4. Pipeline Sharing and Community-Curated Workflows

To prevent redundant effort in pipeline development, community efforts have created curated repositories of reusable pipelines.

image
Table taken from the paper cited above

5. Future Directions

Standardization and Benchmarking

  • Need for systematic benchmarking of entire workflows, not just individual tools.
  • More performance evaluations of workflow managers themselves (memory, storage, execution speed).

Long-Term Software Maintenance

  • Many bioinformatics tools are open-source but lack sustained maintenance.
  • Funding initiatives (e.g., Chan Zuckerberg Initiative) are essential for supporting long-term pipeline development.
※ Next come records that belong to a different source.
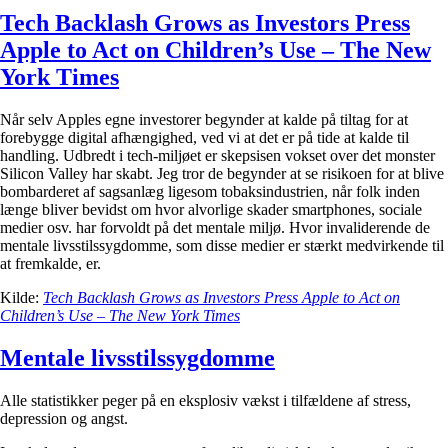
Tech Backlash Grows as Investors Press
Apple to Act on Children’s Use – The New
York Times
Når selv Apples egne investorer begynder at kalde på tiltag for at
forebygge digital afhængighed, ved vi at det er på tide at kalde til
handling. Udbredt i tech-miljøet er skepsisen vokset over det monster
Silicon Valley har skabt. Jeg tror de begynder at se risikoen for at blive
bombarderet af sagsanlæg ligesom tobaksindustrien, når folk inden
længe bliver bevidst om hvor alvorlige skader smartphones, sociale
medier osv. har forvoldt på det mentale miljø. Hvor invaliderende de
mentale livsstilssygdomme, som disse medier er stærkt medvirkende til
at fremkalde, er.
Kilde:
Tech Backlash Grows as Investors Press Apple to Act on
Children’s Use – The New York Times
Mentale livsstilssygdomme
Alle statistikker peger på en eksplosiv vækst i tilfældene af stress,
depression og angst.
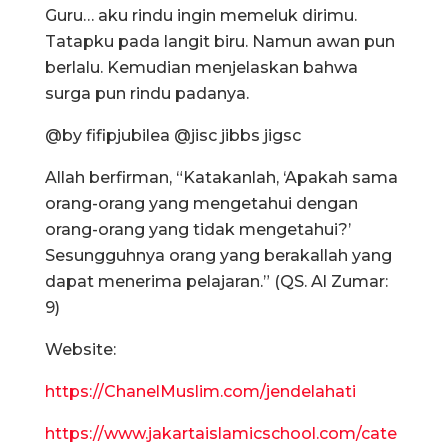
Guru… aku rindu ingin memeluk dirimu.
Tatapku pada langit biru. Namun awan pun
berlalu. Kemudian menjelaskan bahwa
surga pun rindu padanya.
@by fifipjubilea @jisc jibbs jigsc
Allah berfirman, “Katakanlah, ‘Apakah sama
orang-orang yang mengetahui dengan
orang-orang yang tidak mengetahui?’
Sesungguhnya orang yang berakallah yang
dapat menerima pelajaran.” (QS. Al Zumar:
9)
Website:
https://ChanelMuslim.com/jendelahati
https://www.jakartaislamicschool.com/cate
Improved Accessibility for Non-Computational Users

  • Increasing integration of graphical interfaces in DSL-based workflow managers (e.g., Nextflow Tower).
  • Workflow repositories like WorkflowHub.eu are helping bridge gaps across different workflow languages.
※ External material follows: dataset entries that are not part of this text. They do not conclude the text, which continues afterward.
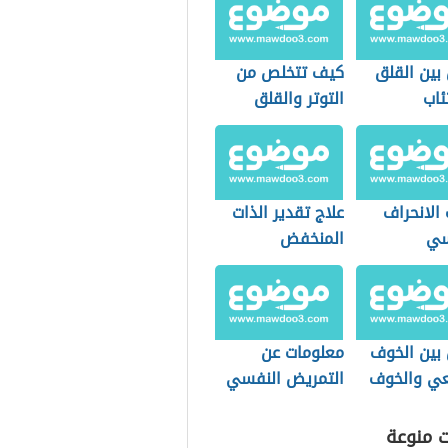
بين القلق
كيف تتخلص من
ئاب
التوتر والقلق
الانحراف
علاج تقدير الذات
سي
المنخفض
 بين الخوف
معلومات عن
عي والخوف
التمريض النفسي
ي
(تمريض الصحة
النفسية والعقلية)
ت منوعة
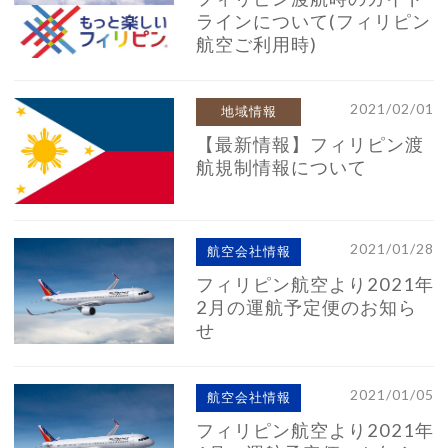
ラインについて(フィリピン
航空ご利用時)
2021/02/01
地域情報
【最新情報】フィリピン渡
航規制情報について
2021/01/28
航空会社情報
フィリピン航空より2021年
2月の運航予定便のお知ら
せ
2021/01/05
航空会社情報
フィリピン航空より2021年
The Five Pillars of Computational Reproducibility: Bioinformatics and Beyond

Introduces a framework to improve computational reproducibility to ensure that research is transparent, reliable, and reusable.

Citation

Ziemann, M., Poulain, P., & Bora, A. (2023). The five pillars of computational reproducibility: bioinformatics and beyond. Briefings in bioinformatics, 24(6), bbad375. https://doi.org/10.1093/bib/bbad375

Notes

Motivation

  • Computational reproducibility is critical for ensuring research reliability.
  • There are real world consequences to lack of reproducibility, case study below

In 2006, a study on genomic signatures for chemotherapy selection was retracted due to severe data errors such as mislabeling, duped data etc. These flaws influenced clinical trials leading to patient lawsuits against Duke.

5 Pillars of Computational Reproducibility

  1. Literate Programming - combining code + comments
  • R-markdown, Quatro, Jupyter Notebooks
  • results get emnbedded, reduces copy & paste errors, ensures provenance tracking
  1. Code Version Control & Sharing
  • Use Git, Github/GitLab/Bitbucket, and Zenodo/Software Heritage (for final versions)
  1. Compute Environment Control
  • software version differences can lead to diff results, package updates can break older scripts
  • use containers (Docker, Singularity), or package managers (Conda, Guix) and document dependencies (sessionInfo(), pip freeze)
  1. Persistent Data Sharing
  • "data available on request" is not always true
  • deposit datasets in FAIR (findable, accessible, interoperable, resuable) repos
  • domain specific repos are good: GEO, SRA, ENA, PRIDE
  • general datasets can be shared via: Zenodo, Figshare, Dryad

In a study of Jupyter Notebooks in biomedical research, only 5.9% produced expected results due to missing data and broken dependencies. - this is crazy!

  1. Documentation
  • include README in repos with project purpose, installation steps, expected outputs
  • use protocol repos like protocols.io for detailed workflows
  • use standardized reporting guidelines (MDAR, MIABi)

image
Taken from the article

Challenges

  • Lack of incentives – Scientists are rewarded for novelty, not reproducibility.
  • Poor journal policies – Most journals do not check if computational results can be reproduced.
  • Training gaps – Many life science researchers lack computational skills.
  • Poor awareness – Many bioinformatics workflows are not documented properly.

Future Directions

  • Automated reproducibility testing: Journals could integrate continuous validation tools to check reproducibility before publication.
  • More training programs: Initiatives like The Carpentries train researchers in reproducible workflows.
  • Policy changes: Funding agencies could require reproducibility as a condition for grants.
  • Encouraging preprints & open science: Platforms like bioRxiv, eLife and Open Science Framework can host fully reproducible research.